I think we could identify the fate of The End as a decisive repudiation of the publishing ideals involved. In retrospect, I now know that a lot of the resistance I received while introducing Sorcerer had its origins in The End being blocked from GenCon in ... 1995? 1996, can't remember which. That also might help explain the dedicated blandness found in a lot of the small press titles of the late 1990s and early 2000s.

A big wave of the fantasy heartbreakers hit at this time too, most of the ones referenced in my first essay: Fifth Cycle the earliest in 1990, Shield Laminating, Hahlmabrea, Of Gods and Men, Darkurthe: Legends, Legendary Lives, Neverworld, Pelicar ... probably a few others I didn't get to. Although it's often forgotten or deliberately clouded, one of my main points about these games is the astonishing design breadth found in their magic systems. So they count as part of what I'm talking about.
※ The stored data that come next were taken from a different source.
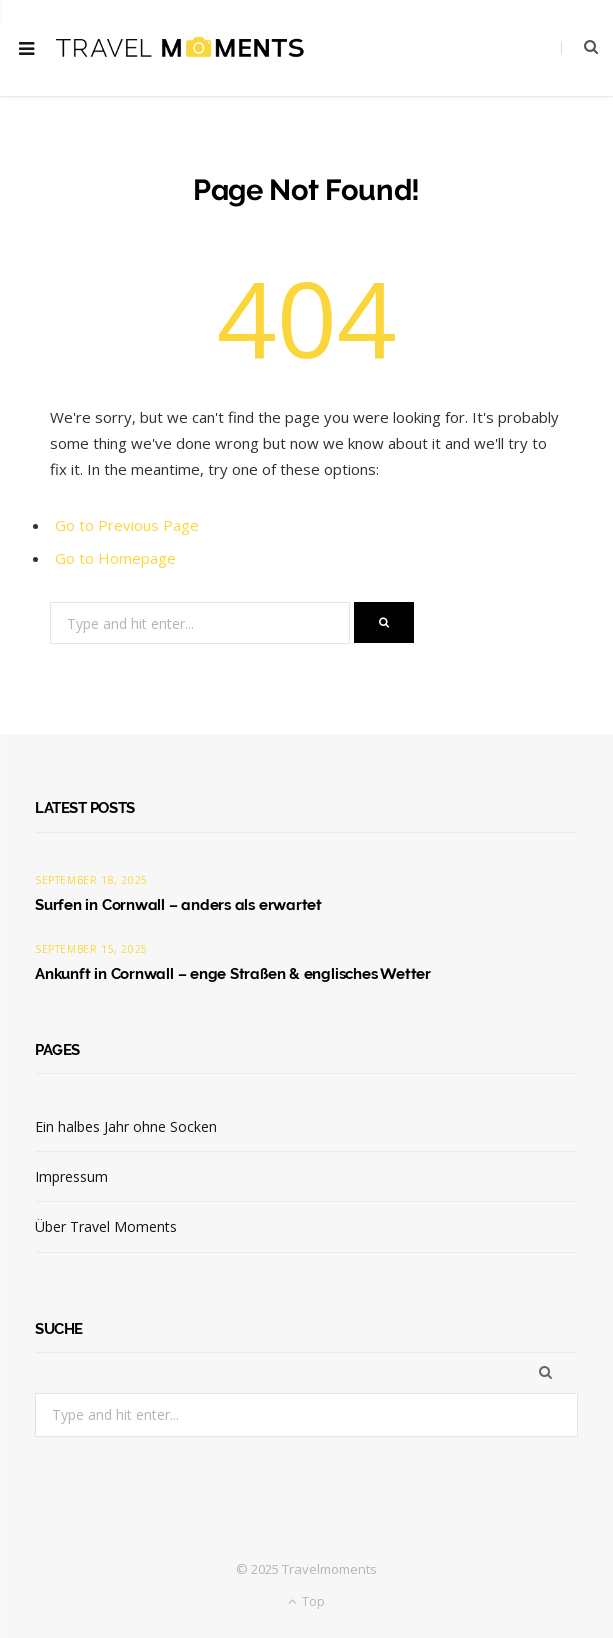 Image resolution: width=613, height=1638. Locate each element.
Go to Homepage (115, 558)
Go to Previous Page (127, 525)
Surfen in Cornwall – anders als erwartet (178, 905)
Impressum (71, 1176)
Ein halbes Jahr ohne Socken (126, 1126)
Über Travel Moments (106, 1226)
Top (306, 1601)
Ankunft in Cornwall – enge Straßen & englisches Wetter (233, 974) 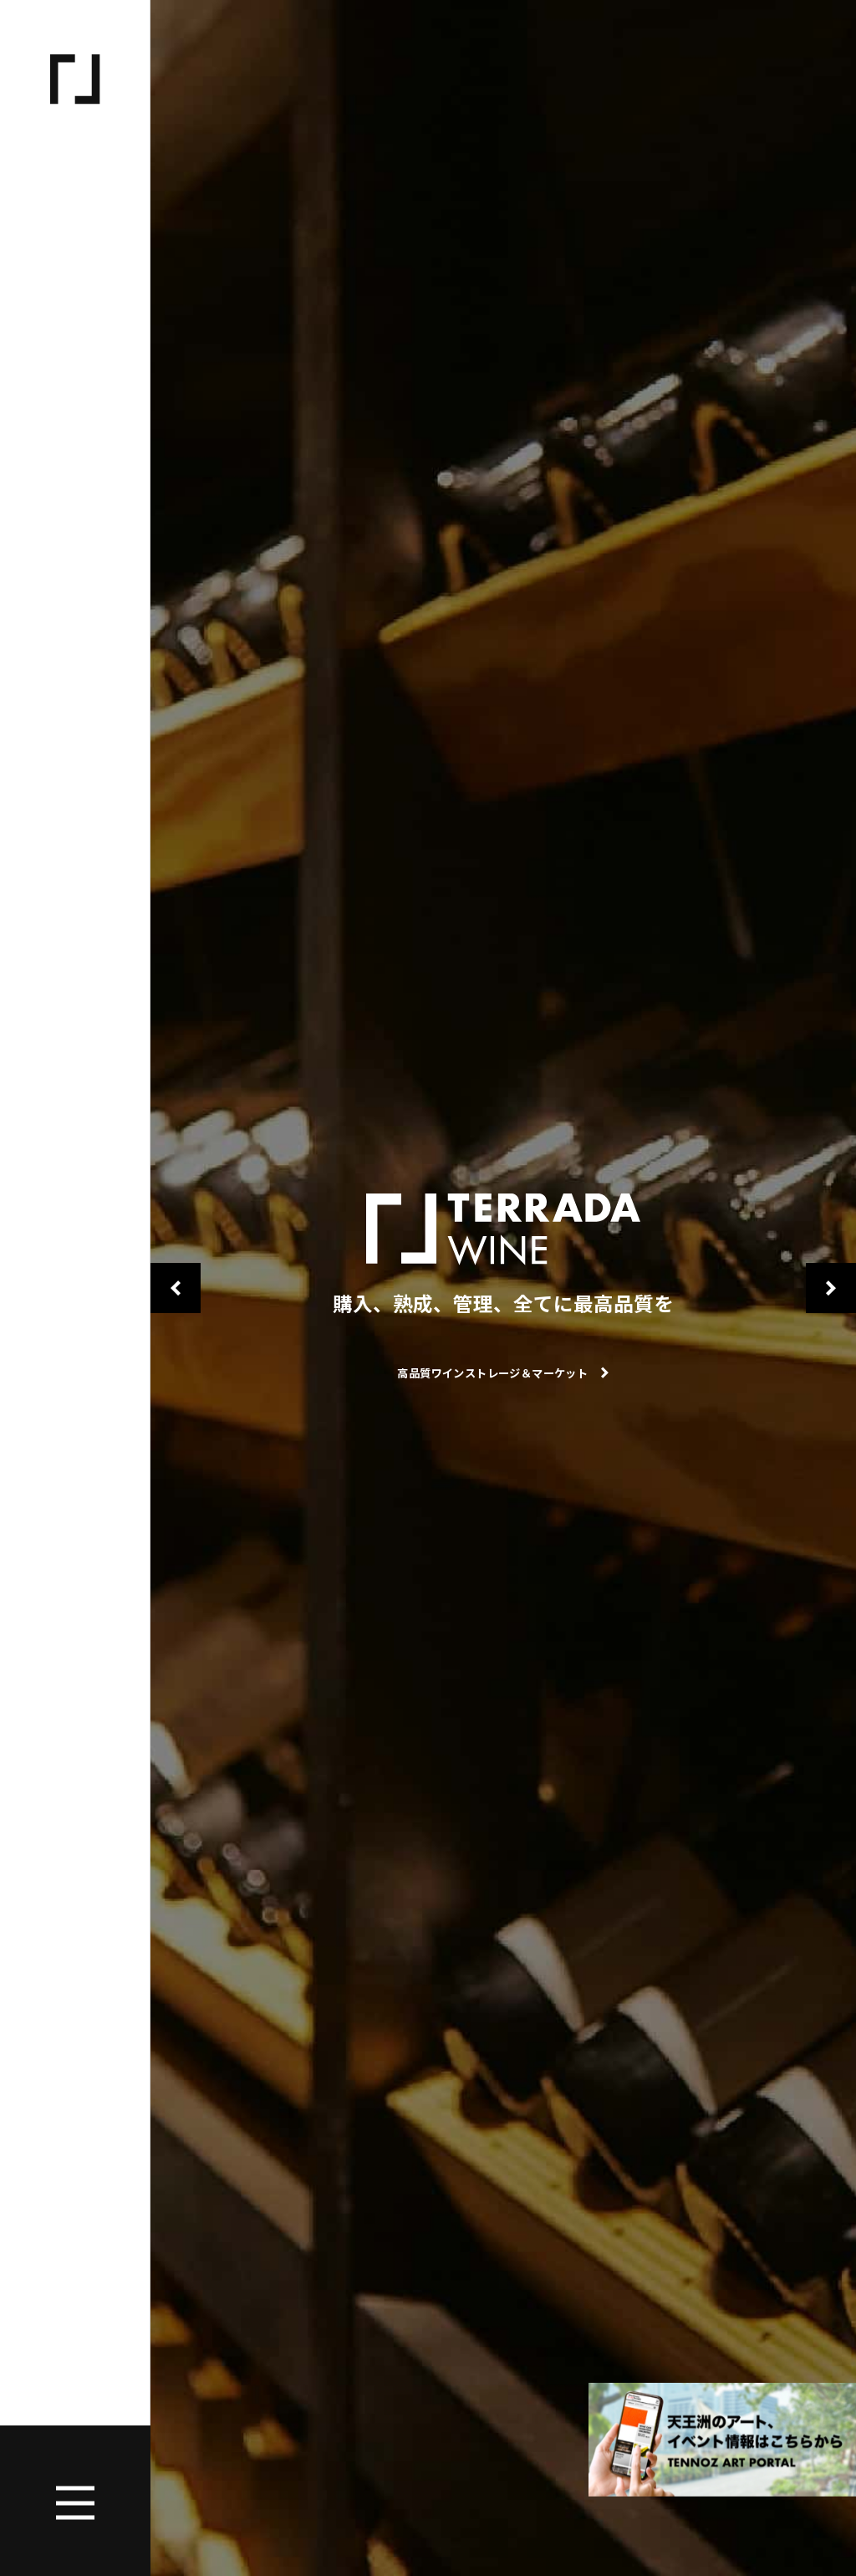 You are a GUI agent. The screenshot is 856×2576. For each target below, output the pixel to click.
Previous (175, 1288)
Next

It's fair to say that the flow never stopped, though, because the edge/minimalist side of this same scene carried through to Risus, Puppetland, and The Window, for instance; and the fantasy heartbreakers kept arriving at least once a year for a while longer; Obsidian, Orkworld, and Apocrypha are direct heirs to many on the first list, and certainly the development of Hero Wars arose directly from titles in it. But - and this is key - the viability of such publishing through standard distribution of the time, using standard so-called-industry advic,e had been thoroughly demonstrated to be nil.

Best, Ron

Ron Edwards

Oh yeah! Add Morpheus to that first paragraph listing games, from Propaganda Publishing, 1989. A million good ideas. I am determined to play it one day.

Best, Ron

Joel P. Shempert

It's a bit belated, but I blogged about my own experience vis-a-vis Ron's "identity politics based on sunk cost," and how it's a two-edged sword.

That was the most insightful part of the interview for me. The Forge's changing phases is such a non-controversy that it was hard to see the value of giving time to the haters, but this was something valuable that emerged.

Peace,
-Joel
Story by the Throat! Relentlessly pursuing story in roleplaying, art and life.